I must stress how important it is that American citizens who go abroad for transnational surrogacy understand the laws of transmitting U.S citizenship to children. Even in cases when the surrogacy agreement has been recognized abroad, this does not exempt the need for a biological connection to an American parent. Children born abroad to foreign surrogates who are not biologically related to a U.S citizen parent often have a hard time entering the United States at later dates. There are some very unfortunate examples when (either due to error, or, purposefully due to unsuitability of genetic material) foreign fertility clinics have substituted alternate donor sperm and eggs for the U.S parents’ genetic material, leaving a child without a biological relation to his parents. This leaves a child ineligible for U.S citizenship at birth, and more dangerously can even leave the child stateless. Bear in mind that DNA tests after the child’s birth, are often mandated as part of the process of documenting the child’s citizenship for the purposes of obtaining a U.S. passport.

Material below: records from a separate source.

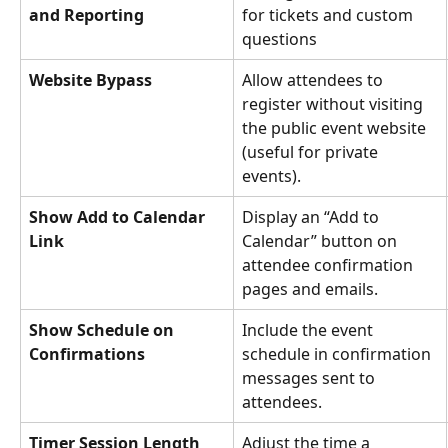
and Reporting
for tickets and custom 
questions 
Website Bypass
Allow attendees to 
register without visiting 
the public event website 
(useful for private 
events).
Show Add to Calendar 
Display an “Add to 
Link
Calendar” button on 
attendee confirmation 
pages and emails.
Show Schedule on 
Include the event 
Confirmations
schedule in confirmation 
messages sent to 
attendees.
Timer Session Length 
Adjust the time a 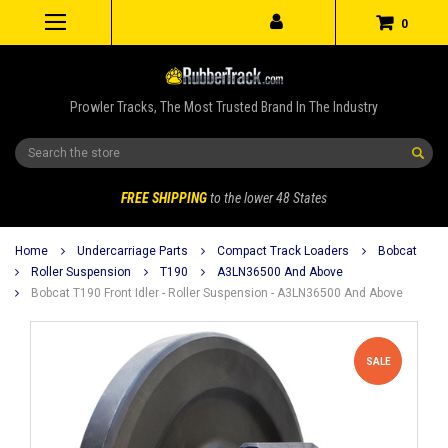
0
Prowler Tracks, The Most Trusted Brand In The Industry
Search
FREE SHIPPING
to the lower 48 States
Home
Undercarriage Parts
Compact Track Loaders
Bobcat
Roller Suspension
T190
A3LN36500 And Above
Bobcat T190 Front Idler - Roller Suspension - A3LN36500 And Above
SALE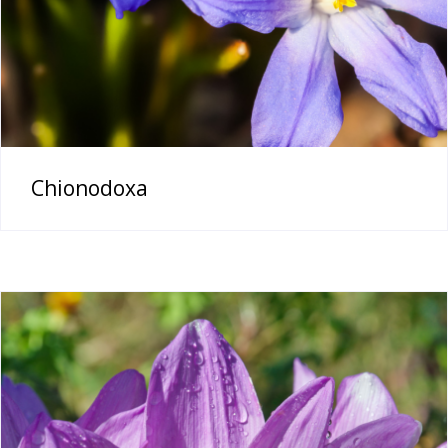
Chionodoxa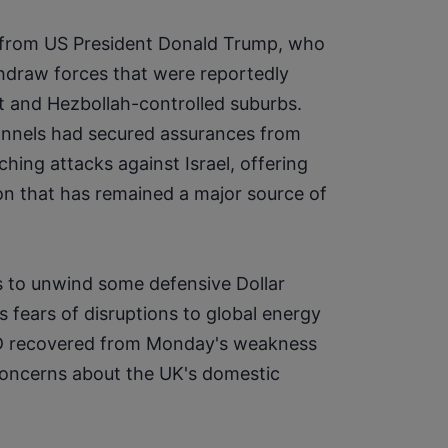
from US President Donald Trump, who 
hdraw forces that were reportedly 
ut and Hezbollah-controlled suburbs. 
annels had secured assurances from 
hing attacks against Israel, offering 
on that has remained a major source of 
 to unwind some defensive Dollar 
 fears of disruptions to global energy 
SD recovered from Monday's weakness 
concerns about the UK's domestic 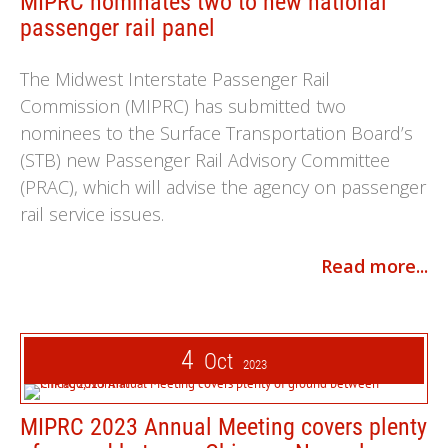
MIPRC nominates two to new national
passenger rail panel
The Midwest Interstate Passenger Rail
Commission (MIPRC) has submitted two
nominees to the Surface Transportation Board’s
(STB) new Passenger Rail Advisory Committee
(PRAC), which will advise the agency on passenger
rail service issues.
Read more...
4
Oct
2023
MIPRC 2023 Annual Meeting covers plenty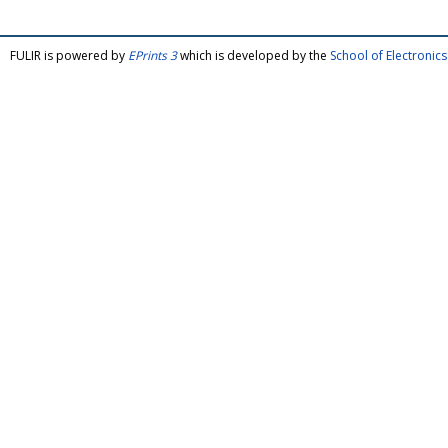
FULIR is powered by
EPrints 3
which is developed by the
School of Electroni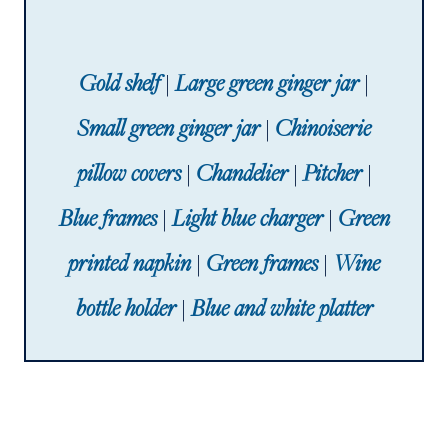
Gold shelf
|
Large green ginger jar
|
Small green ginger jar
|
Chinoiserie
pillow covers
|
Chandelier
|
Pitcher
|
Blue frames
|
Light blue charger
|
Green
printed napkin
|
Green frames
|
Wine
bottle holder
|
Blue and white platter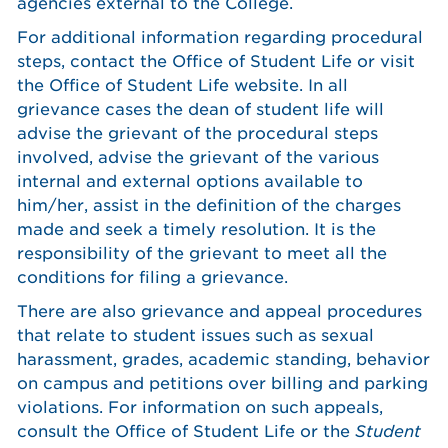
agencies external to the College.
For additional information regarding procedural
steps, contact the Office of Student Life or visit
the Office of Student Life website. In all
grievance cases the dean of student life will
advise the grievant of the procedural steps
involved, advise the grievant of the various
internal and external options available to
him/her, assist in the definition of the charges
made and seek a timely resolution. It is the
responsibility of the grievant to meet all the
conditions for filing a grievance.
There are also grievance and appeal procedures
that relate to student issues such as sexual
harassment, grades, academic standing, behavior
on campus and petitions over billing and parking
violations. For information on such appeals,
consult the Office of Student Life or the
Student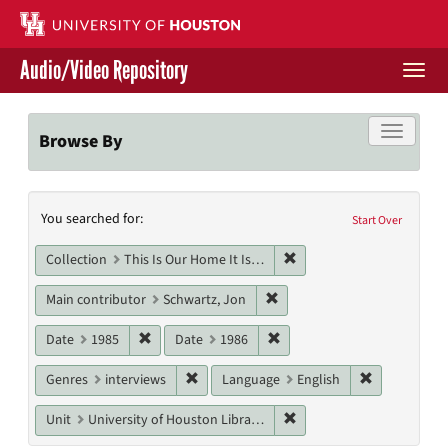
Skip
to
main
Audio/Video Repository
content
Togg
navi
Libraries Home
Toggle f
Browse By
Contact Us
Search
You searched for:
Give to UH Libraries
Start Over
Constraints
Remove constraint Collect
Collection
This Is Our Home It Is Not For Sale
Remove constraint Main cont
Main contributor
Schwartz, Jon
Remove constraint Date: 1985
Remove constraint Date: 19
Date
1985
Date
1986
Remove constraint Genres: interviews
Remove cons
Genres
interviews
Language
English
Remove constraint Unit: U
Unit
University of Houston Libraries Special Collections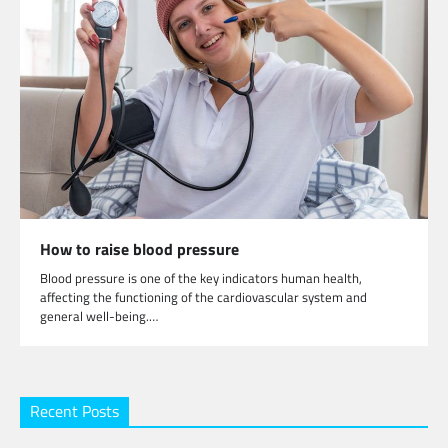
How to raise blood pressure
Blood pressure is one of the key indicators human health,
affecting the functioning of the cardiovascular system and
general well-being.…
Recent Posts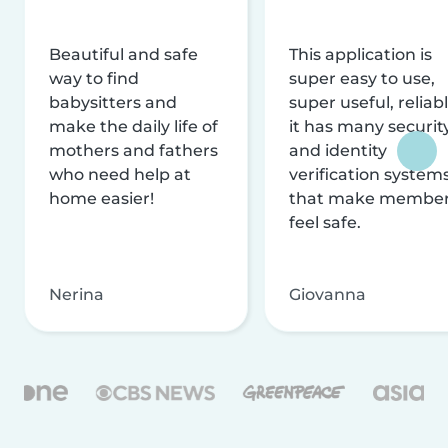
Beautiful and safe
This application is
way to find
super easy to use,
babysitters and
super useful, reliabl
make the daily life of
it has many securit
mothers and fathers
and identity
who need help at
verification system
home easier!
that make membe
feel safe.
Nerina
Giovanna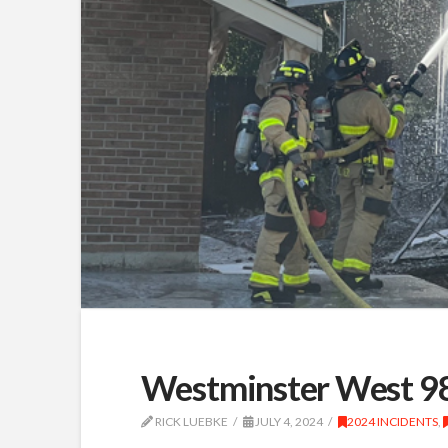
Westminster West 98
RICK LUEBKE
JULY 4, 2024
2024 INCIDENTS
,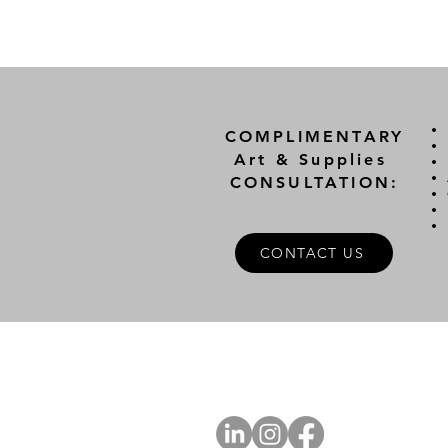
COMPLIMENTARY
Art & Supplies
CONSULTATION:
CONTACT US
A
FOLLOW US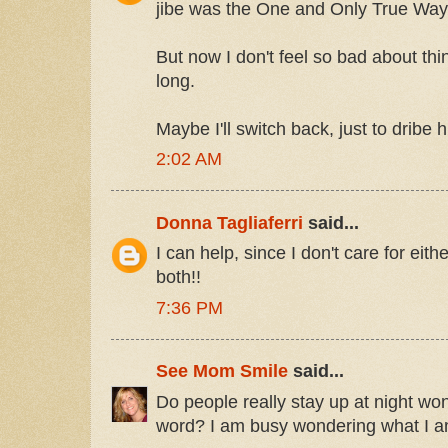
jibe was the One and Only True Way,
But now I don't feel so bad about thin
long.
Maybe I'll switch back, just to dribe hi
2:02 AM
Donna Tagliaferri
said...
I can help, since I don't care for eit
both!!
7:36 PM
See Mom Smile
said...
Do people really stay up at night won
word? I am busy wondering what I am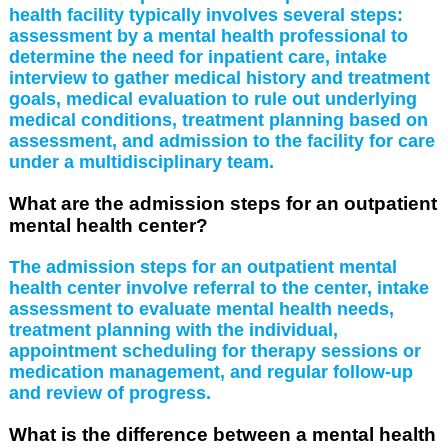
health facility typically involves several steps:
assessment by a mental health professional to
determine the need for inpatient care, intake
interview to gather medical history and treatment
goals, medical evaluation to rule out underlying
medical conditions, treatment planning based on
assessment, and admission to the facility for care
under a multidisciplinary team.
What are the admission steps for an outpatient
mental health center?
The admission steps for an outpatient mental
health center involve referral to the center, intake
assessment to evaluate mental health needs,
treatment planning with the individual,
appointment scheduling for therapy sessions or
medication management, and regular follow-up
and review of progress.
What is the difference between a mental health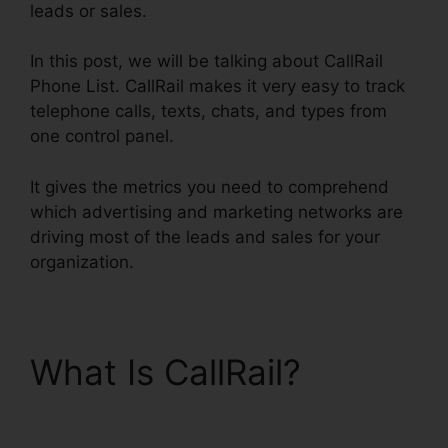
leads or sales.
In this post, we will be talking about CallRail
Phone List. CallRail makes it very easy to track
telephone calls, texts, chats, and types from
one control panel.
It gives the metrics you need to comprehend
which advertising and marketing networks are
driving most of the leads and sales for your
organization.
What Is CallRail?
CallRail Phone List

“Accidental Americans” and Assisted Reproductive Technology
Assisted Reproductive Technology apparently also has the potential to create “Accidental Americans.” This can happen when children are born through sperm and/or ova donated by American citizens. Due to American law, children born through these means can have American citizenship transmitted to them, whether their legal parents want them to have it or not. This can make them responsible for American tax laws as has been described above. Non-Americans should keep this in consideration when pursuing Assisted Reproductive Technology.
Of course, depending on the situation, the American citizen gene from donated eggs or sperm, can be a desired characteristic. Children conceived through Assisted Reproductive Technology will not be eligible for citizenship, however, unless it can be proven that the egg or sperm used to create the embryo was from an American citizen.
The legal status and rights of an egg or sperm donor are a very contentious area and it is difficult to find the courts agreeing on a single answer. Some US States do not address the matter by statute at all; other States have implemented legislation in order to help set boundaries and provide a legal framework for a difficult topic whose subject matter is really a new frontier in scientific advancement. Due to the volatility of this topic and with court decisions in a constant state of flux, it is very important to consult a lawyer with an expertise in this area.